Под утро мне не спалось, он тоже сидел у печки, строгал палочку, бросая стружки в огонь. Я начал расспрашивать его об их вероучении, но узнал одно то, что они собак не держат и зайчатину не едят, потому как собака нечиста, а у зайца лапа без копыта.
“А попадись вам черт, слопали бы и из копыт холодец сварили?” – спросил я.
Он промолчал. Ответить утвердительно не мог, а сказать “нет” было ниже его достоинства.
Вышли на двор, где меня поджидал Ажауров. У него всегда есть в запасе хлебные горбушки. В Перми он одаривал ими Мосцепанова, сейчас одну скормил моей лошади, другую – своей.
Перевозчиков похлопал ее по тощему боку со словами: “Добрый у тебя конь. По бокам желобья, на спине – жердь”.
Никто даже не улыбнулся, хотя его насмешки над малахольным Ажауровым пользуются успехом у солдат. Засмеялся только сам Ажауров, еще не понявший, что как мой денщик мог бы этого и не делать. Хозяин отворил ворота, мы выехали за околицу, и я вновь отметил, что зима нынче – азиатская: снега мало, землю не покрыло, а морозы большие.

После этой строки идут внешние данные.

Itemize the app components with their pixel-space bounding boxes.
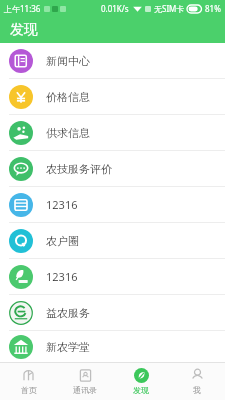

Ночь была лунная, кое-что видно было даже под елями. Через час лесная тропа привела нас к какой-то речке, чье имя или не было названо проводником, или я его забыл. Оба берега затянуло льдом, но между припаями текла вода. Над ней стеной стоял парной туман. Кержак сказал, что здесь на дне выходят горячие ключи.
Лошади были кованы на летние подковы без шипов. На льду ноги у них разъезжались, а вода местами доходила им до полубока, тем не менее речку они кое-как перебрели. Я вздохнул с облегчением, но тут обнаружилось, что одна из них оставляет за собой кровавый след. У нее был рассечен соколок на правой задней ноге. Вероятно, поранилась краем ледовой кромки. Хромая лошадь замедлила бы наше движение, пришлось отправить ее назад вместе с седоком. Перевозчиков взял его ружье.

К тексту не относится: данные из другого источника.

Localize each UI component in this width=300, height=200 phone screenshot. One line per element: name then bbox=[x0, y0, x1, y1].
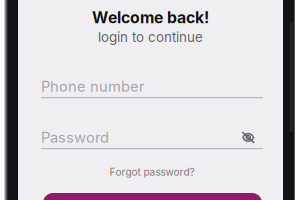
button[interactable]: Forgot password? bbox=[41, 164, 263, 180]
button[interactable]: Password bbox=[41, 130, 263, 145]
staticText: Welcome back! bbox=[92, 8, 209, 27]
staticText: Password bbox=[41, 129, 109, 146]
staticText: Forgot password? bbox=[110, 166, 194, 178]
button[interactable]: Login bbox=[43, 193, 262, 200]
staticText: Phone number bbox=[41, 78, 145, 95]
staticText: login to continue bbox=[98, 29, 203, 45]
button[interactable]: Phone number bbox=[41, 79, 263, 94]
button[interactable]: Show password bbox=[242, 131, 255, 144]
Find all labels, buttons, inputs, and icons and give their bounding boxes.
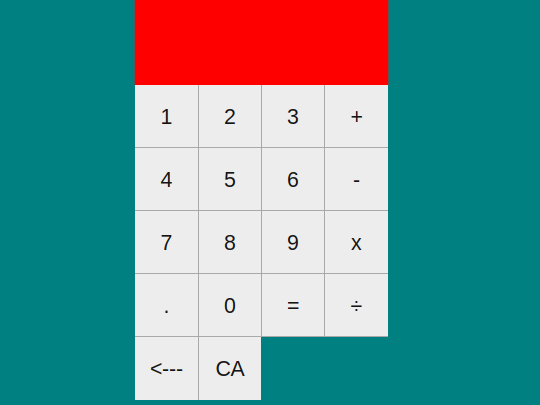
staticText: . xyxy=(164,294,170,317)
staticText: 7 xyxy=(160,231,172,254)
button[interactable]: 4 xyxy=(135,148,198,211)
staticText: 6 xyxy=(287,168,299,191)
staticText: 2 xyxy=(224,105,236,128)
button[interactable]: 3 xyxy=(262,85,324,148)
button[interactable]: CA xyxy=(199,337,261,400)
staticText: 3 xyxy=(287,105,299,128)
button[interactable]: 8 xyxy=(199,211,261,274)
button[interactable]: <--- xyxy=(135,337,198,400)
staticText: + xyxy=(350,105,362,128)
button[interactable]: 1 xyxy=(135,85,198,148)
button[interactable]: + xyxy=(325,85,388,148)
staticText: 0 xyxy=(224,294,236,317)
staticText: ÷ xyxy=(350,294,362,317)
staticText: - xyxy=(353,168,360,191)
staticText: <--- xyxy=(150,357,183,380)
button[interactable]: = xyxy=(262,274,324,337)
staticText: = xyxy=(287,294,299,317)
button[interactable]: 9 xyxy=(262,211,324,274)
button[interactable]: . xyxy=(135,274,198,337)
staticText: 9 xyxy=(287,231,299,254)
staticText: 1 xyxy=(160,105,172,128)
staticText: 5 xyxy=(224,168,236,191)
button[interactable]: 5 xyxy=(199,148,261,211)
button[interactable]: 7 xyxy=(135,211,198,274)
staticText: 8 xyxy=(224,231,236,254)
staticText: x xyxy=(351,231,362,254)
button[interactable]: - xyxy=(325,148,388,211)
button[interactable]: 0 xyxy=(199,274,261,337)
button[interactable]: x xyxy=(325,211,388,274)
staticText: CA xyxy=(216,357,244,380)
button[interactable]: 6 xyxy=(262,148,324,211)
button[interactable]: 2 xyxy=(199,85,261,148)
staticText: 4 xyxy=(160,168,172,191)
button[interactable]: ÷ xyxy=(325,274,388,337)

Вдобавок самый молодой солдат при переправе начерпал полные катанки. Они обледенели, грозя ему потерей пальцев. Я его пожалел и оставил на месте, чтобы он мог развести костер. Теперь нас осталось семеро, считая меня. Восьмую лошадь вели для Мосцепанова.
Вскоре тропа потерялась, но после недолгих поисков снова нашлась и уже не пропадала до конца пути. Ели обступали ее всё теснее, мы спешились и пошли гуськом, ведя лошадей в поводу. Начали попадаться камни, тропа забирала в гору. На подъеме я не ожидал, что лес вот-вот кончится, ничто не предвещало близость опушки. Деревья не редели, подлеска не было, полого уходящая вверх поляна открылась перед нами почти внезапно.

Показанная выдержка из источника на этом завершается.